Un million de kilomètres en PureTech : possible, mais à raison de 5000€/an - LPDD Conseil | Fiche fiabilité

Atteindre le cap symbolique du million de kilomètres au volant d’une citadine relève déjà de l’exploit. Le faire avec une Citroën équipée du moteur 1.2 PureTech l’est encore davantage. Pourtant, c’est bien ce qu’a accompli Wiel Willems, un passionné néerlandais de la marque aux chevrons, aujourd’hui âgé de 89 ans. Une performance remarquable, qui mérite toutefois d’être analysée avec un peu de recul.

En 2015, cet automobiliste pour le moins atypique fait l’acquisition d’une Citroën C1 de deuxième génération neuve, animée par le trois-cylindres atmosphérique 1,2 litre de 82 ch. À l’époque, ce moteur n’avait pas encore la réputation sulfureuse qu’il traîne aujourd’hui en matière de fiabilité à long terme.

Une utilisation hors normes et un entretien irréprochable

Contrairement à l’usage urbain auquel la C1 est habituellement destinée, Wiel Willems a soumis sa voiture à un rythme impressionnant : près de 100 000 kilomètres parcourus chaque année. Il a surtout appliqué à la lettre l’ensemble des recommandations d’entretien du constructeur, sans jamais chercher à faire d’économies sur la maintenance.

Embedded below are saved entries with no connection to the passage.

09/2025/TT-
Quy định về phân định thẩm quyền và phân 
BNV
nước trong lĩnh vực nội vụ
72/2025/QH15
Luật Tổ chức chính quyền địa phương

Une rigueur qui semble avoir porté ses fruits. En octobre 2025, il célébrait fièrement le passage du cap du million de kilomètres, comme il l’expliquait aux journalistes du média néerlandais Omroep Brabant. Un chiffre vertigineux pour une microcitadine généralement promise à la casse bien avant les 150 000 km, parfois même plus tôt en cas de défaillance mécanique majeure.

Une longévité obtenue au prix fort

Mais cette démonstration de fiabilité relative a un revers. Selon Wiel Willems, le coût total de l’entretien sur dix ans s’élève à environ 50 000 euros, soit 5 000 euros par an en moyenne. Un montant particulièrement élevé, même pour un véhicule soumis à un tel kilométrage.

Il faut dire que la C1 a notamment nécessité un remplacement complet du moteur autour des 500 000 kilomètres, un événement finalement assez logique à ce niveau d’usure, PureTech ou non. Reste que de telles dépenses laissent penser que l’entretien ne s’est pas limité aux simples révisions périodiques prévues par Citroën.

Un exploit sans soutien du constructeur

Wiel Willems précise également avoir sollicité Citroën Pays-Bas pour obtenir un soutien financier dans l’entretien de son véhicule. Une démarche restée sans suite. Dans ces conditions, difficile de voir dans cette histoire un véritable argument marketing pour le constructeur, tant la longévité observée repose sur des investissements hors de portée du commun des automobilistes.

Ce parcours hors norme rappelle surtout que la passion automobile peut pousser certains conducteurs à aller très loin — parfois au prix d’efforts financiers considérables — pour prouver qu’avec une rigueur extrême, même les modèles les plus modestes peuvent accomplir l’impensable.